By Timothy Boyer, Molecular Biologist – Updated August 30 , 2022
DNA is a double‑helical polymer composed of two antiparallel polynucleotide strands. Each strand carries a sequence of nucleotides, each with a nitrogenous base: adenine (A), cytosine (C), guanine (G), or thymine (T). The complementary bases pair through hydrogen bonds (A–T, C–G), a feature that permits the strands to separate temporarily during transcription.
During transcription, a segment of one DNA strand is copied by RNA polymerase into messenger RNA (mRNA). In this copy, thymine (T) is replaced by uracil (U), yielding a single‑stranded RNA that preserves the original coding sequence. The mRNA is processed: introns are removed by splicing, and the remaining exons are ligated to form a mature transcript that can be translated.
RNA polymerase reads the template DNA strand and synthesizes a complementary mRNA strand in the 5’→3’ direction. The enzyme pauses at specific sites where splicing factors recognize splice donor and acceptor sites, excising non‑coding introns and joining exons into a continuous coding sequence. The result is a ready‑to‑translate mRNA molecule.

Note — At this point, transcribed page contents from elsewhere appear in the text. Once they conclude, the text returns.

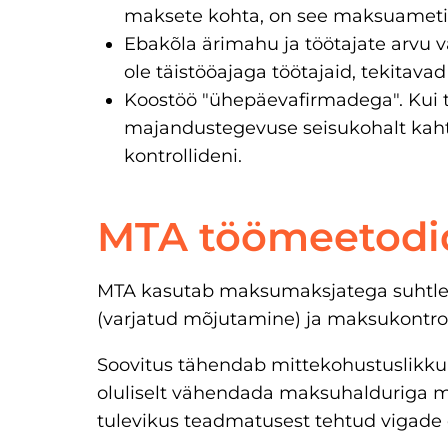
maksete kohta, on see maksuametil
Ebakõla ärimahu ja töötajate arvu vah
ole täistööajaga töötajaid, tekitav
Koostöö "ühepäevafirmadega". Kui t
majandustegevuse seisukohalt kahtl
kontrollideni.
MTA töömeetodi
MTA kasutab maksumaksjatega suhtlem
(varjatud mõjutamine) ja maksukontrol
Soovitus tähendab mittekohustuslikku a
oluliselt vähendada maksuhalduriga ma
tulevikus teadmatusest tehtud vigade 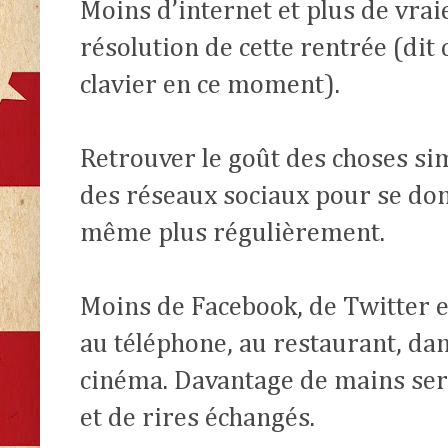
Moins d’internet et plus de vraie
résolution de cette rentrée (dit 
clavier en ce moment).
Retrouver le goût des choses sim
des réseaux sociaux pour se don
même plus régulièrement.
Moins de Facebook, de Twitter e
au téléphone, au restaurant, dans
cinéma. Davantage de mains ser
et de rires échangés.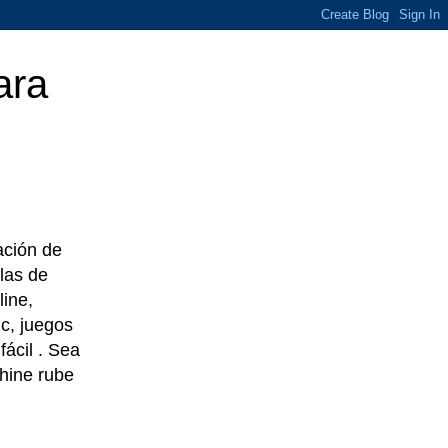
ara
eación de
las de
line,
c, juegos
ácil . Sea
chine rube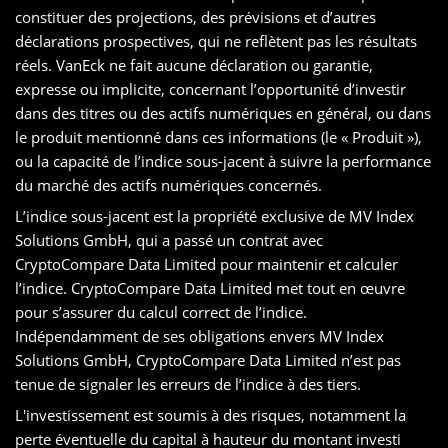
constituer des projections, des prévisions et d’autres
déclarations prospectives, qui ne reflètent pas les résultats
réels. VanEck ne fait aucune déclaration ou garantie,
expresse ou implicite, concernant l’opportunité d’investir
dans des titres ou des actifs numériques en général, ou dans
le produit mentionné dans ces informations (le « Produit »),
ou la capacité de l’indice sous-jacent à suivre la performance
du marché des actifs numériques concernés.
L’indice sous-jacent est la propriété exclusive de MV Index
Solutions GmbH, qui a passé un contrat avec
CryptoCompare Data Limited pour maintenir et calculer
l’indice. CryptoCompare Data Limited met tout en œuvre
pour s’assurer du calcul correct de l’indice.
Indépendamment de ses obligations envers MV Index
Solutions GmbH, CryptoCompare Data Limited n’est pas
tenue de signaler les erreurs de l’indice à des tiers.
L'investissement est soumis à des risques, notamment la
perte éventuelle du capital à hauteur du montant investi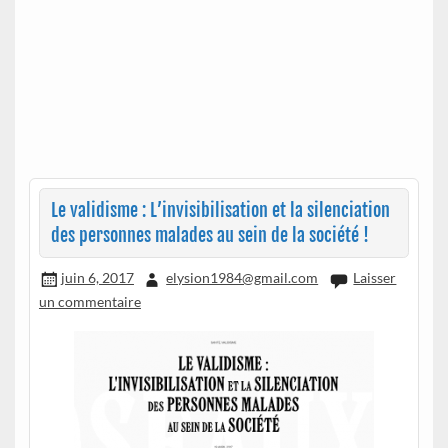
Le validisme : L’invisibilisation et la silenciation
des personnes malades au sein de la société !
juin 6, 2017
elysion1984@gmail.com
Laisser
un commentaire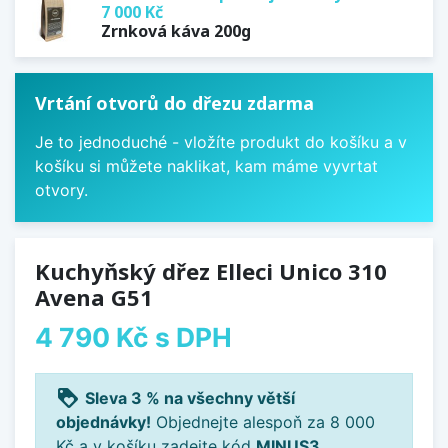
7 000 Kč
Zrnková káva 200g
Vrtání otvorů do dřezu zdarma
Je to jednoduché - vložíte produkt do košíku a v
košíku si můžete naklikat, kam máme vyvrtat
otvory.
Kuchyňský dřez Elleci Unico 310
Avena G51
4 790 Kč
s DPH
loyalty
Sleva 3 % na všechny větší
objednávky!
Objednejte alespoň za 8 000
Kč a v košíku zadejte kód
MINUS3
.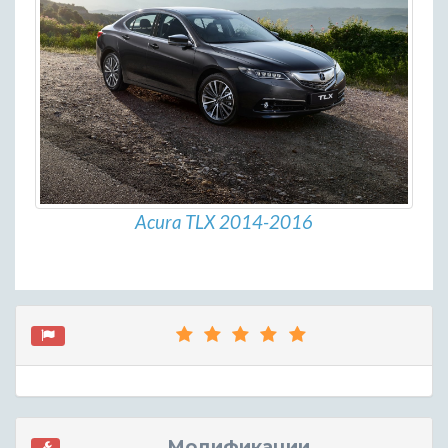
Acura TLX 2014-2016
Модификации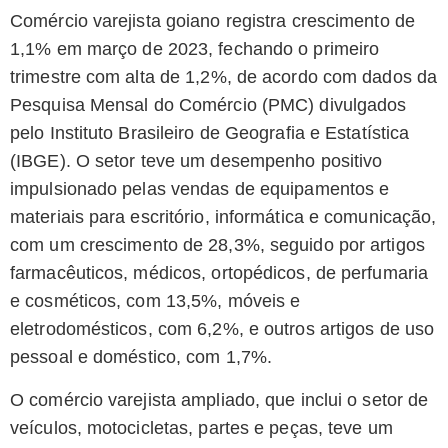
Comércio varejista goiano registra crescimento de
1,1% em março de 2023, fechando o primeiro
trimestre com alta de 1,2%, de acordo com dados da
Pesquisa Mensal do Comércio (PMC) divulgados
pelo Instituto Brasileiro de Geografia e Estatística
(IBGE). O setor teve um desempenho positivo
impulsionado pelas vendas de equipamentos e
materiais para escritório, informática e comunicação,
com um crescimento de 28,3%, seguido por artigos
farmacêuticos, médicos, ortopédicos, de perfumaria
e cosméticos, com 13,5%, móveis e
eletrodomésticos, com 6,2%, e outros artigos de uso
pessoal e doméstico, com 1,7%.
O comércio varejista ampliado, que inclui o setor de
veículos, motocicletas, partes e peças, teve um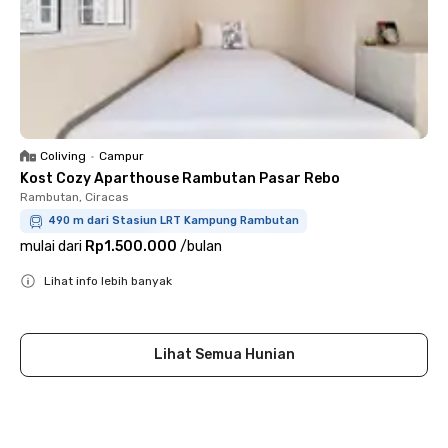
Coliving
•
Campur
Kost Cozy Aparthouse Rambutan Pasar Rebo
Rambutan, Ciracas
490 m dari Stasiun LRT Kampung Rambutan
mulai dari
Rp1.500.000
/
bulan
Lihat info lebih banyak
Close
Lihat Semua Hunian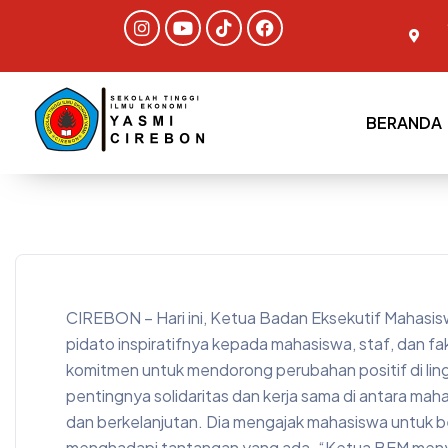
BERANDA
CIREBON – Hari ini, Ketua Badan Eksekutif Mahasis
pidato inspiratifnya kepada mahasiswa, staf, dan fa
komitmen untuk mendorong perubahan positif di l
pentingnya solidaritas dan kerja sama di antara maha
dan berkelanjutan. Dia mengajak mahasiswa untuk
menghadapi tantangan yang ada. “Ketua BEM menyam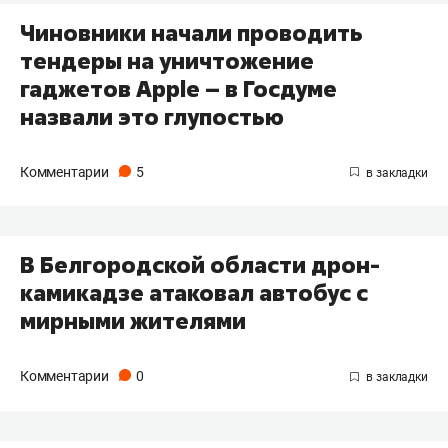
Чиновники начали проводить
тендеры на уничтожение
гаджетов Apple – в Госдуме
назвали это глупостью
Комментарии
5
В Белгородской области дрон-
камикадзе атаковал автобус с
мирными жителями
Комментарии
0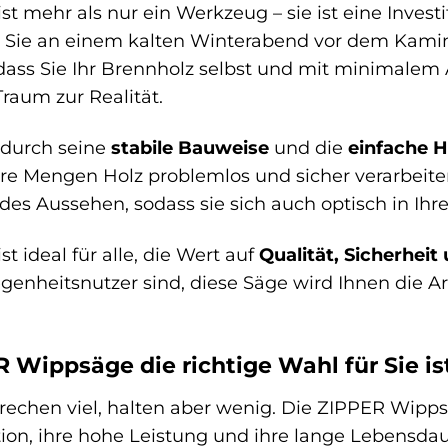
t mehr als nur ein Werkzeug – sie ist eine Invest
wie Sie an einem kalten Winterabend vor dem Kamin
dass Sie Ihr Brennholz selbst und mit minimalem
raum zur Realität.
 durch seine
stabile Bauweise
und die
einfache 
e Mengen Holz problemlos und sicher verarbeiten
s Aussehen, sodass sie sich auch optisch in Ihre
 ideal für alle, die Wert auf
Qualität, Sicherheit 
egenheitsnutzer sind, diese Säge wird Ihnen die Ar
Wippsäge die richtige Wahl für Sie is
rechen viel, halten aber wenig. Die ZIPPER Wipp
on, ihre hohe Leistung und ihre lange Lebensdaue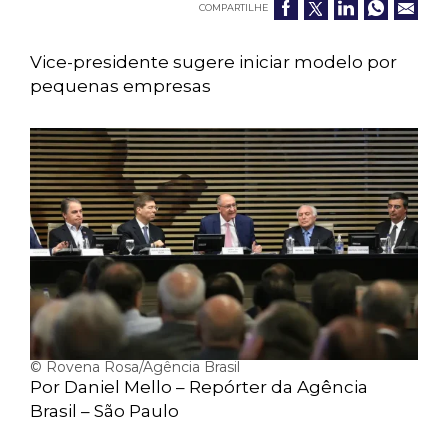
COMPARTILHE
Vice-presidente sugere iniciar modelo por
pequenas empresas
© Rovena Rosa/Agência Brasil
Por Daniel Mello – Repórter da Agência
Brasil – São Paulo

The ribosome attaches to the processed mRNA and reads its nucleotide sequence in sets of three bases—codons—each specifying a single amino acid. Transfer RNA (tRNA) molecules, each carrying a distinct amino acid, match their anticodon to the corresponding codon on the mRNA. This sequential addition of amino acids produces a polypeptide chain that folds into a functional protein.
A single nucleotide change in the DNA can alter a codon, leading to an incorrect amino acid in the polypeptide. Such missense mutations often disrupt the protein’s three‑dimensional structure and impair its biological activity, underscoring the precision required for cellular function.